Records from a data source

══════════

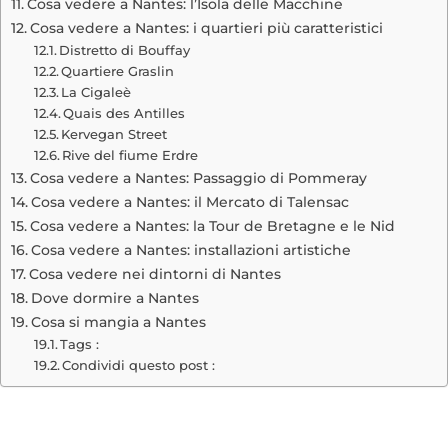
Cosa vedere a Nantes: l’Isola delle Macchine
Cosa vedere a Nantes: i quartieri più caratteristici
Distretto di Bouffay
Quartiere Graslin
La Cigaleè
Quais des Antilles
Kervegan Street
Rive del fiume Erdre
Cosa vedere a Nantes: Passaggio di Pommeray
Cosa vedere a Nantes: il Mercato di Talensac
Cosa vedere a Nantes: la Tour de Bretagne e le Nid
Cosa vedere a Nantes: installazioni artistiche
Cosa vedere nei dintorni di Nantes
Dove dormire a Nantes
Cosa si mangia a Nantes
Tags :
Condividi questo post :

══════════

• Directions: Each entry above should be printed again word for word, with any picture dropped.

• Answer section:
Cosa vedere a Nantes: l’Isola delle Macchine
Cosa vedere a Nantes: i quartieri più caratteristici
Distretto di Bouffay
Quartiere Graslin
La Cigaleè
Quais des Antilles
Kervegan Street
Rive del fiume Erdre
Cosa vedere a Nantes: Passaggio di Pommeray
Cosa vedere a Nantes: il Mercato di Talensac
Cosa vedere a Nantes: la Tour de Bretagne e le Nid
Cosa vedere a Nantes: installazioni artistiche
Cosa vedere nei dintorni di Nantes
Dove dormire a Nantes
Cosa si mangia a Nantes
Tags :
Condividi questo post :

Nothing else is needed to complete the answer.